The analysis draws from data within the Bavarian subset of Germany’s nationwide statutory quality assurance database, encompassing patients undergoing CEA or CAS for carotid artery stenosis between 2014 and 2018. Hospitals were categorized into four distinct ownership groups: university hospitals, public hospitals, charitable organization-owned hospitals, and private hospitals. The primary endpoint evaluated was the occurrence of any stroke or mortality up to discharge from the hospital. Germany’s Federal Joint Committee Innovation Fund (01VSF19016 ISAR-IQ) provided funding for this research.

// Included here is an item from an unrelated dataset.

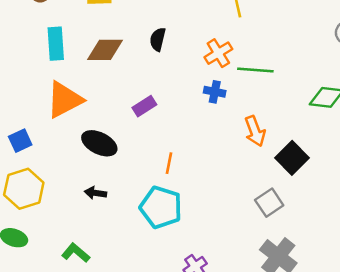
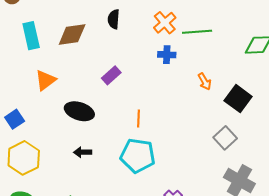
orange triangle: (64, 100) -> (45, 80), size x0.7
orange arrow: (255, 131) -> (205, 82), size x0.7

A total of 22,446 patients were included in the study, with the majority treated in public hospitals (62%), followed by private hospitals (17%), university hospitals (16%), and charitable-owned hospitals (6%). The study population predominantly comprised male patients (68%), with a median age of 72. CAS procedures were most frequently performed in university hospitals (25%) and least commonly in private hospitals (9%).

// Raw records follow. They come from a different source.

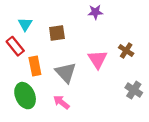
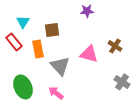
pink triangle: (98, 59) -> (89, 54), turned -42
orange rectangle: (35, 66) -> (38, 49), moved

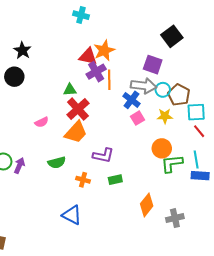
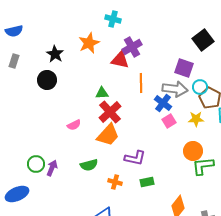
orange star: (104, 50) -> (89, 43), moved
purple cross: (96, 72) -> (132, 47), moved
cyan circle: (163, 90) -> (200, 87), moved

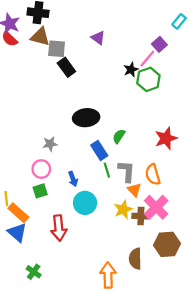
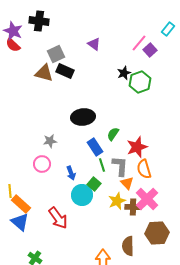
brown triangle: (40, 37) -> (44, 73), moved
gray square: (57, 49) -> (56, 54), turned -30
pink line: (147, 59) -> (139, 43), moved
black rectangle: (66, 67) -> (65, 71), turned -30
red star: (166, 138) -> (137, 147), moved
green square: (40, 191) -> (94, 184), moved, turned -32
red arrow: (59, 228) -> (58, 218), turned -30

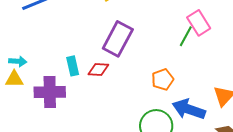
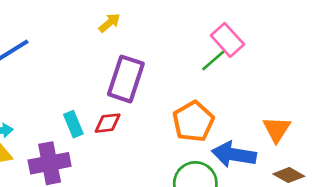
green line: (186, 36) -> (214, 60), turned 30
orange pentagon: (163, 79) -> (193, 122), size x1.4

Notably, asymptomatic patients were more prevalent in private hospitals compared to university hospitals (65% vs. 49%). Among asymptomatic patients, the incidence of stroke or mortality varied across hospital types: university hospitals (1.3%), public hospitals (1.5%), charitable-owned hospitals (1.0%), and private hospitals (1.2%). In patients with symptoms, these rates were 3.0%, 2.5%, 3.4%, and 1.2%, respectively. Univariate analysis did not reveal statistically significant differences between hospital groups. However, the multivariable analysis demonstrated significantly lower odds ratios for stroke or mortality in patients with asymptomatic undergoing CEA in charitable-owned hospitals (OR 0.19, 95%-CI 0.07–0.56, p = 0.002) and private hospitals (OR 0.47, 95%-CI 0.23–0.98, p = 0.043) compared to university hospitals. Similarly, for patients with symptoms were undergoing elective CEA, private hospitals showed a significantly lower odds ratio (OR 0.36, 95%-CI 0.17–0.72, p = 0.004) compared to university hospitals, with public hospitals also demonstrating a lower odds ratio (OR 0.65, 95%-CI 0.42–1.00, p = 0.048).

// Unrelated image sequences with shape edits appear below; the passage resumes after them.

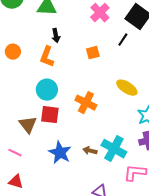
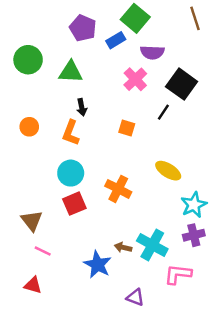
orange square: (93, 53) -> (127, 128), turned 32
red square: (50, 115) -> (74, 204), turned -30
brown triangle: (28, 125) -> (32, 221), moved
pink line: (15, 153) -> (43, 251), moved
blue star: (60, 153) -> (97, 264), moved

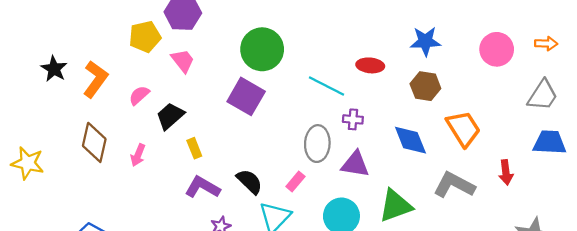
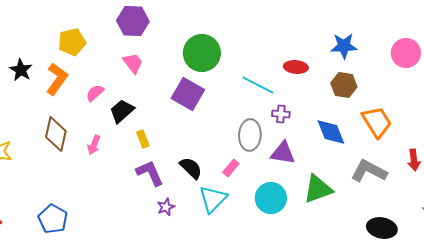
yellow pentagon: (145, 37) -> (72, 42), moved
purple L-shape: (202, 187) -> (150, 173), turned 36

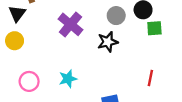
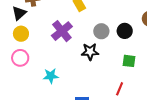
green square: (154, 28) -> (129, 61), moved
yellow circle: (15, 41) -> (21, 34), moved
pink circle: (29, 81) -> (20, 58), moved

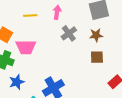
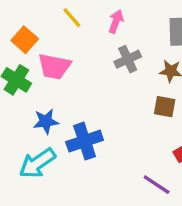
yellow line: (30, 16) -> (72, 18), turned 40
blue star: (17, 82) -> (46, 121), moved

The findings suggest that hospital ownership influences patient selection and treatment strategies, yet overall clinical outcomes were not consistently associated with ownership type. Notably, the observed lower risk of stroke or mortality among electively treated patients in private hospitals may reflect optimized intervention timing, treatment modality choices, or superior structural and procedural quality. These insights underscore the complex interplay between hospital ownership and clinical outcomes in vascular surgical practice.